Tailings impoundment areas
The Metal and Diamond Mining Effluent Regulations authorize deposits of mine waste (such as waste rock, tailings and effluent) into a tailings impoundment area.
It is expected that water bodies frequented by fish shall be avoided to the extent practicable for the long-term disposal of mine waste; and that mine waste shall be managed to ensure the long-term protection of Canada's terrestrial and aquatic environment.
Schedule 2 of the Regulations lists water bodies designated as tailings impoundment areas. A water body is added to that Schedule through a regulatory amendment.
Process to amend Schedule 2 of the Regulations
Proposals to amend Schedule 2 of the Regulations must meet various requirements before the Minister of the Environment can recommend the amendment to the Governor in Council. It is the proponent’s responsibility to:
- Identify all waterbodies impacted by the mine waste disposal, confirm the presence or absence of fish in these waterbodies, provide the methodology used to document the presence or absence of fish, and provide information related to the connectivity of these waterbodies to other waterbodies frequented by fish. Please note that Environment and Climate Change Canada will make a determination as to whether a waterbody is considered a water frequented by fish based on the information provided by the proponent and in consultation with Fisheries and Oceans Canada;
- Develop an Assessment of Alternatives for mine waste disposal in accordance with Environment and Climate Change Canada’s Guidelines for the Assessment of Alternatives for Mine Waste Disposal;
- Develop a Fish Habitat Compensation Plan to offset the loss of fish habitat resulting from the disposal of mine waste in waters frequented by fish. The Fish Habitat Compensation Plan must comply with the requirements of section 27.1 of the Regulations and Fisheries and Oceans Canada’s Policy for Applying Measures to Offset Adverse Effects on Fish and Fish Habitat Under the Fisheries Act; and
- Participate in public and Indigenous consultations on the proposed addition of water frequented by fish to Schedule 2 of the Regulations. These consultations are initiated when the Assessment of Alternatives report and Fish Habitat Compensation Plan have been reviewed in consideration of Environment and Climate Change Canada, as well as Fisheries and Oceans Canada policies and guidelines.

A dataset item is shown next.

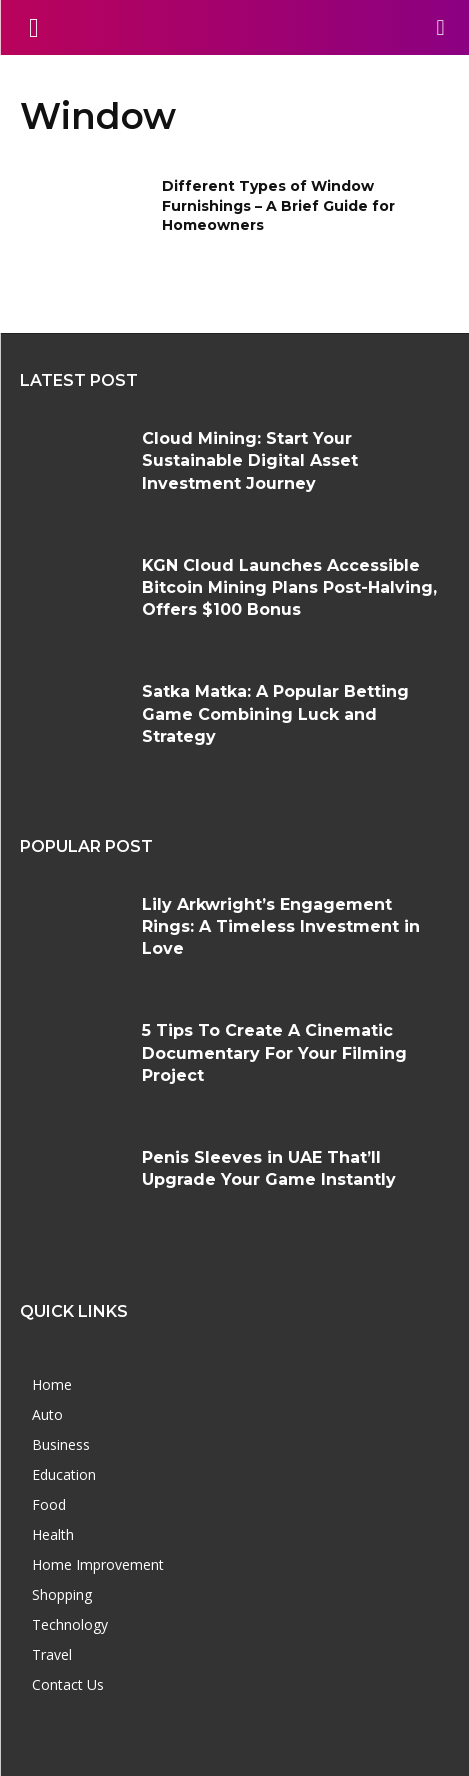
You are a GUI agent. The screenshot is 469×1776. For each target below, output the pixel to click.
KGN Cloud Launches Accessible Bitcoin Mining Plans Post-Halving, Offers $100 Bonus (289, 588)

Providing this information during an Impact Assessment can reduce the time required for the regulatory amendment process under the Regulations.
Environment and Climate Change Canada is responsible for preparing the regulatory package and associated documentation required to amend Schedule 2 of the Regulations. The typical timelines associated with the regulatory amendment process vary between 12 and 24 months following consultations (Figure 1). However, the application of the policy on the Streamlining the Approvals Process for Metal Mines with Tailings Impoundment Areas allows the approval time to be shortened to five or six months for publication in the Canada Gazette, Part II, if conditions described in the policy are satisfied.